┌─ Provided information
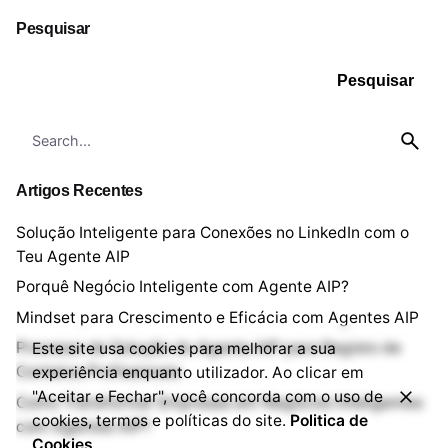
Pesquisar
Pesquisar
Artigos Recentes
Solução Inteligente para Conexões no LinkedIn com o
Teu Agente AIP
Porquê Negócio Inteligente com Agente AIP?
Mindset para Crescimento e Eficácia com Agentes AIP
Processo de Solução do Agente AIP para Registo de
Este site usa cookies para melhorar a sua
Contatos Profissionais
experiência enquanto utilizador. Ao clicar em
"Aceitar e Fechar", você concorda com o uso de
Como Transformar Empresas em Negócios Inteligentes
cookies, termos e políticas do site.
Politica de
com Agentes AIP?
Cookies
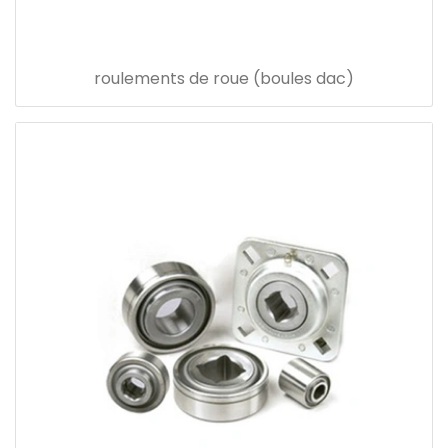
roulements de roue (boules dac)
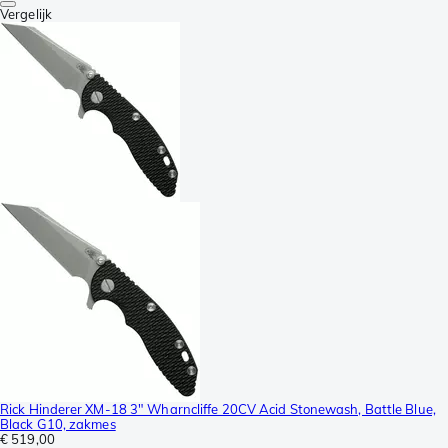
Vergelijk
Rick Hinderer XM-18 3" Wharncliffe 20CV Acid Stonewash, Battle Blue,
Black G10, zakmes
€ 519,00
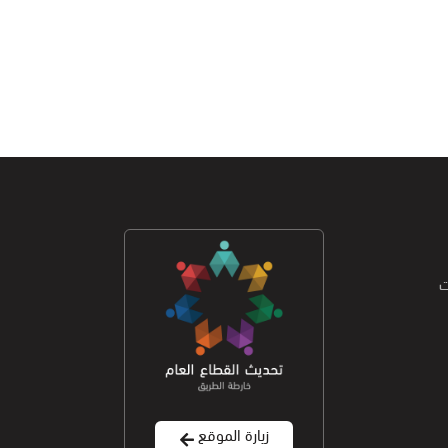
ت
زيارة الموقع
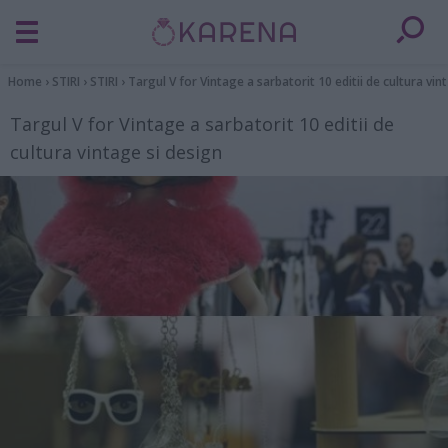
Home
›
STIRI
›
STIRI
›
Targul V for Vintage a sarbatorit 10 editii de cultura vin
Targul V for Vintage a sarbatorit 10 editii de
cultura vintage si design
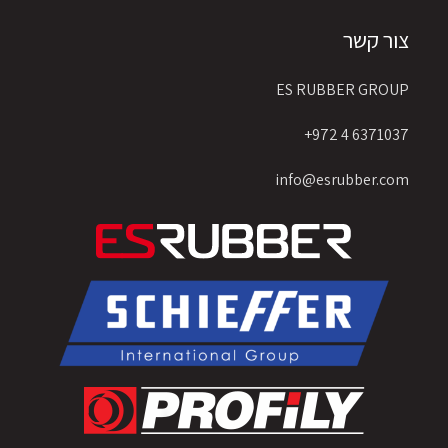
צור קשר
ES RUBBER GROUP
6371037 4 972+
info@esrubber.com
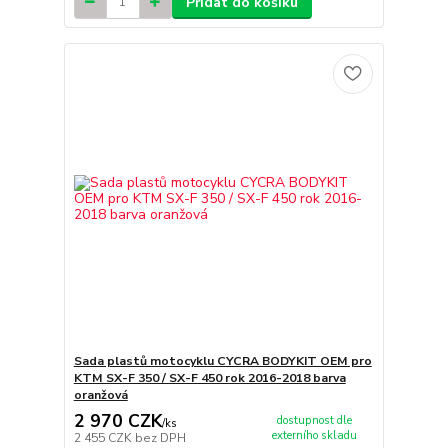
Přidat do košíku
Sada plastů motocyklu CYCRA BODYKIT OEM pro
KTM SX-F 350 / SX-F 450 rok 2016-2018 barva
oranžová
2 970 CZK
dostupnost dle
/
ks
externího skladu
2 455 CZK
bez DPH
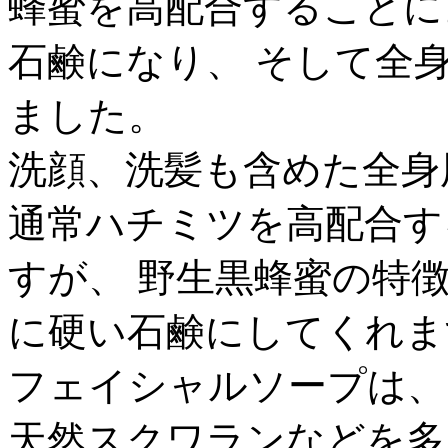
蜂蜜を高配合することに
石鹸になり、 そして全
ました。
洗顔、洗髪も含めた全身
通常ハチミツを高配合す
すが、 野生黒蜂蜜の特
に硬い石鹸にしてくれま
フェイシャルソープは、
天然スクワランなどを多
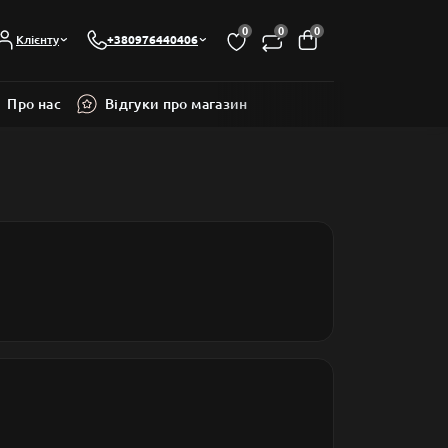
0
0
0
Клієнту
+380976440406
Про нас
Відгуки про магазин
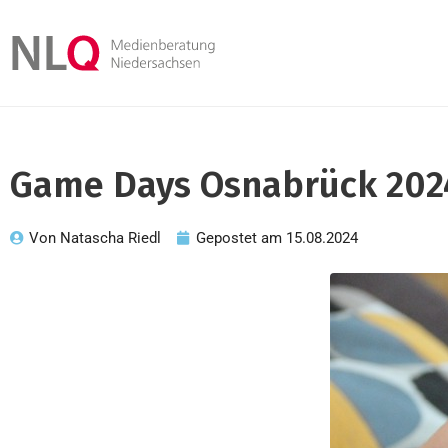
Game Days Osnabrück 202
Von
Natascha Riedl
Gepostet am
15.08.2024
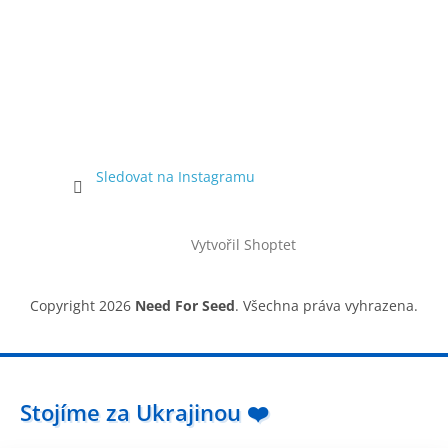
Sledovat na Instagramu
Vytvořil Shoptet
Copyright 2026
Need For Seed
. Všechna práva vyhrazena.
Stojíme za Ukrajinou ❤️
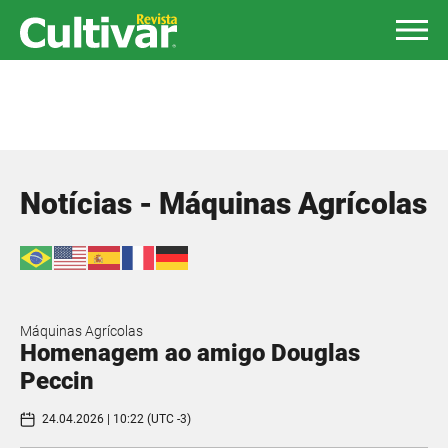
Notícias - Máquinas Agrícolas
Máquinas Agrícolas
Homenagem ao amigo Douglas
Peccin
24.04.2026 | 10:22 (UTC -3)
└─
## Assigned task
Filter on the word "site": copy each matching line from the entries above.

## Your solution
Este site usa cookies para melhorar a sua
cookies, termos e políticas do site.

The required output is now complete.